Exercise details: Write out the listing below character for character, though without its pictures.

Supplied material:
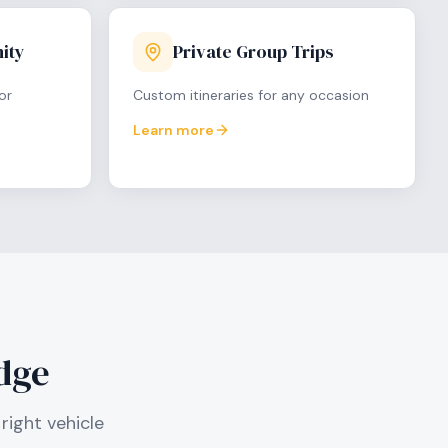
ity
Private Group Trips
or
Custom itineraries for any occasion
Learn more
dge
right vehicle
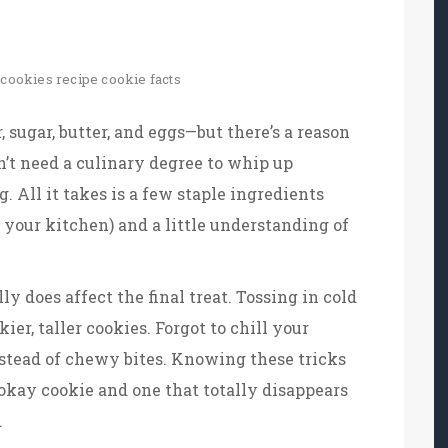
cookies recipe
cookie facts
 sugar, butter, and eggs—but there’s a reason
n’t need a culinary degree to whip up
All it takes is a few staple ingredients
 your kitchen) and a little understanding of
ally does affect the final treat. Tossing in cold
kier, taller cookies. Forgot to chill your
nstead of chewy bites. Knowing these tricks
kay cookie and one that totally disappears
.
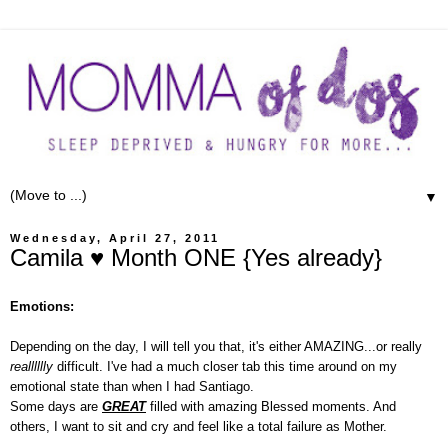
▼
Wednesday, April 27, 2011
Camila ♥ Month ONE {Yes already}
Emotions:
Depending on the day, I will tell you that, it's either AMAZING...or really
realllllly
difficult. I've had a much closer tab this time around on my
emotional state than when I had Santiago.
Some days are
GREAT
filled with amazing Blessed moments. And
others, I want to sit and cry and feel like a total failure as Mother.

Task result:
ity
Private Group Trips
or
Custom itineraries for any occasion
Learn more
dge
right vehicle
cookies recipe
cookie facts
 sugar, butter, and eggs—but there’s a reason
n’t need a culinary degree to whip up
All it takes is a few staple ingredients
 your kitchen) and a little understanding of
ally does affect the final treat. Tossing in cold
kier, taller cookies. Forgot to chill your
nstead of chewy bites. Knowing these tricks
kay cookie and one that totally disappears
.
▼
Wednesday, April 27, 2011
Camila ♥ Month ONE {Yes already}
Emotions:
Depending on the day, I will tell you that, it's either AMAZING...or really
realllllly
difficult. I've had a much closer tab this time around on my
emotional state than when I had Santiago.
Some days are
GREAT
filled with amazing Blessed moments. And
others, I want to sit and cry and feel like a total failure as Mother.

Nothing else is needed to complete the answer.